Looking at the records below, count how many lines contain the string "Ethereum". Give that number alone.

%%

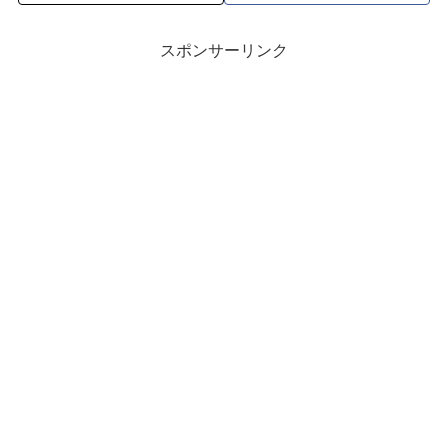
スポンサーリンク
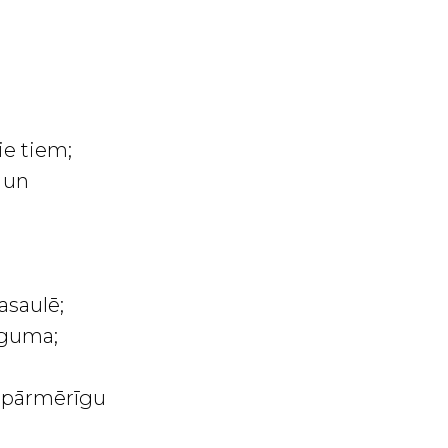
ie tiem;
 un
asaulē;
īguma;
s pārmērīgu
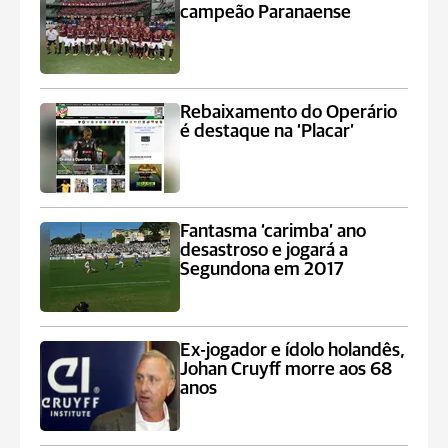
campeão Paranaense
Rebaixamento do Operário
é destaque na ‘Placar’
Fantasma ‘carimba’ ano
desastroso e jogará a
Segundona em 2017
Ex-jogador e ídolo holandês,
Johan Cruyff morre aos 68
anos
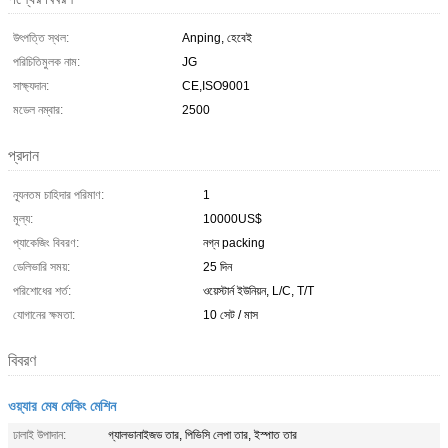
উৎপত্তি স্থল:
Anping, হেবেই
পরিচিতিমুলক নাম:
JG
সাক্ষ্যদান:
CE,ISO9001
মডেল নম্বার:
2500
প্রদান
ন্যূনতম চাহিদার পরিমাণ:
1
মূল্য:
10000US$
প্যাকেজিং বিবরণ:
নগ্ন packing
ডেলিভারি সময়:
25 দিন
পরিশোধের শর্ত:
ওয়েস্টার্ন ইউনিয়ন, L/C, T/T
যোগানের ক্ষমতা:
10 সেট / মাস
বিবরণ
ওয়্যার মেষ মেকিং মেশিন
ঢালাই উপাদান:
গ্যালভানাইজড তার, পিভিসি লেপা তার, ইস্পাত তার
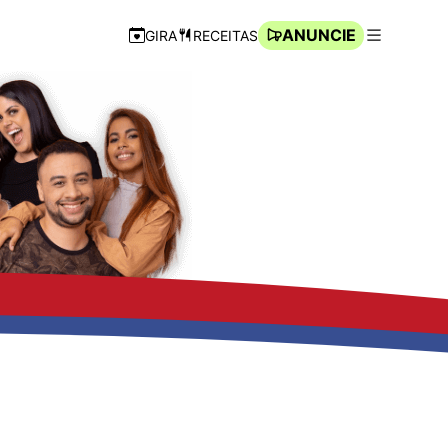
ANUNCIE
GIRA
RECEITAS
Navegação Rápida
Abrir men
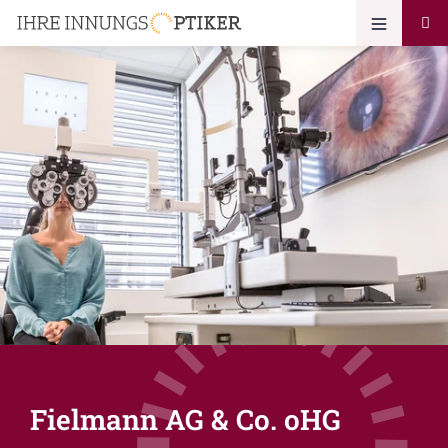
Fielmann AG & Co. oHG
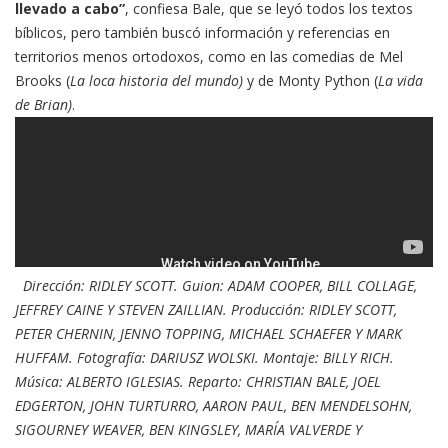
llevado a cabo”
, confiesa Bale, que se leyó todos los textos
bíblicos, pero también buscó información y referencias en
territorios menos ortodoxos, como en las comedias de Mel
Brooks (
La loca historia del mundo)
y de Monty Python (
La vida
de Brian)
.
Dirección: RIDLEY SCOTT. Guion: ADAM COOPER, BILL COLLAGE,
JEFFREY CAINE Y STEVEN ZAILLIAN. Producción: RIDLEY SCOTT,
PETER CHERNIN, JENNO TOPPING, MICHAEL SCHAEFER Y MARK
HUFFAM. Fotografía: DARIUSZ WOLSKI. Montaje: BILLY RICH.
Música: ALBERTO IGLESIAS.
Reparto: CHRISTIAN BALE, JOEL
EDGERTON, JOHN TURTURRO, AARON PAUL, BEN MENDELSOHN,
SIGOURNEY WEAVER, BEN KINGSLEY, MARÍA VALVERDE Y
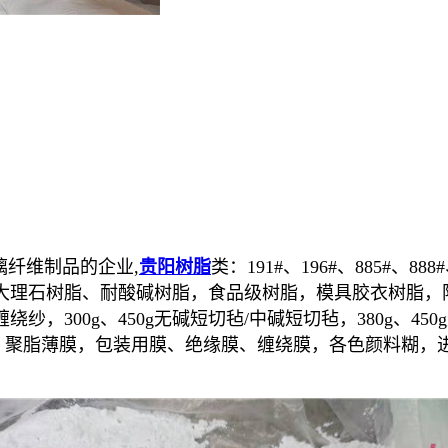
纤维制品的企业,
贵阳树脂
类：191#、196#、885#、88
大理石树脂、耐酸碱树脂，食品级树脂，模具胶衣树脂，
纱，300g、450g无碱短切毡/中碱短切毡，380g、45
布，聚脂薄膜，包装用膜、绝缘膜、缠绕膜，各色颜料糊，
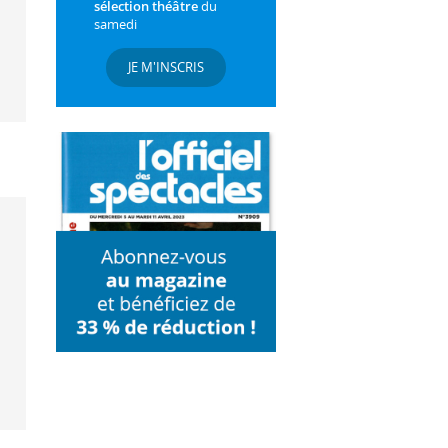
sélection théâtre
du
samedi
JE M'INSCRIS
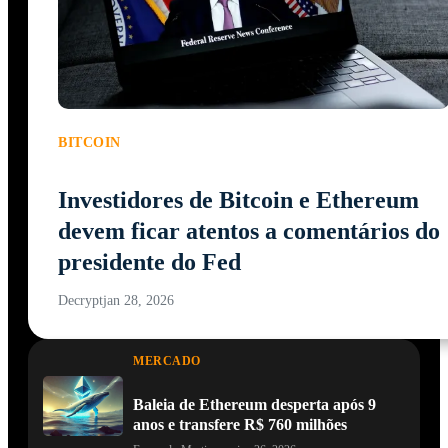
BITCOIN
Investidores de Bitcoin e Ethereum
devem ficar atentos a comentários do
presidente do Fed
Decrypt
jan 28, 2026
MERCADO
Baleia de Ethereum desperta após 9
anos e transfere R$ 760 milhões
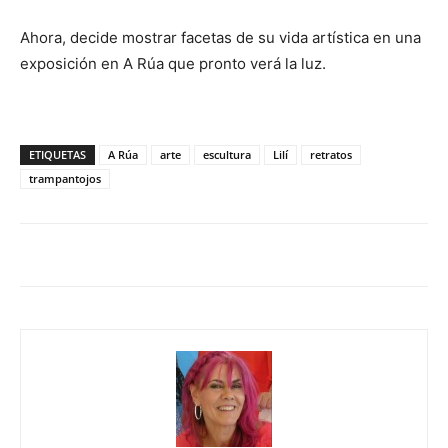
Ahora, decide mostrar facetas de su vida artística en una
exposición en A Rúa que pronto verá la luz.
ETIQUETAS
A Rúa
arte
escultura
Lilí
retratos
trampantojos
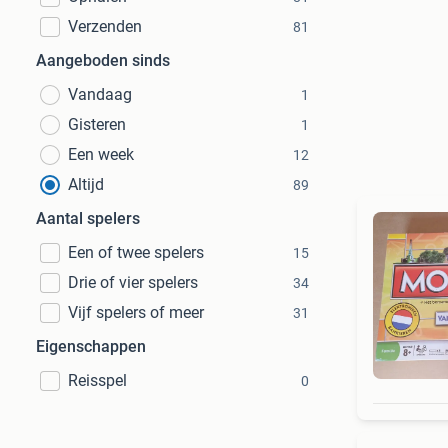
Verzenden
81
Aangeboden sinds
Vandaag
1
Gisteren
1
Een week
12
Altijd
89
Aantal spelers
Een of twee spelers
15
Drie of vier spelers
34
Vijf spelers of meer
31
Eigenschappen
Reisspel
0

%%

▶ _Solution_:
2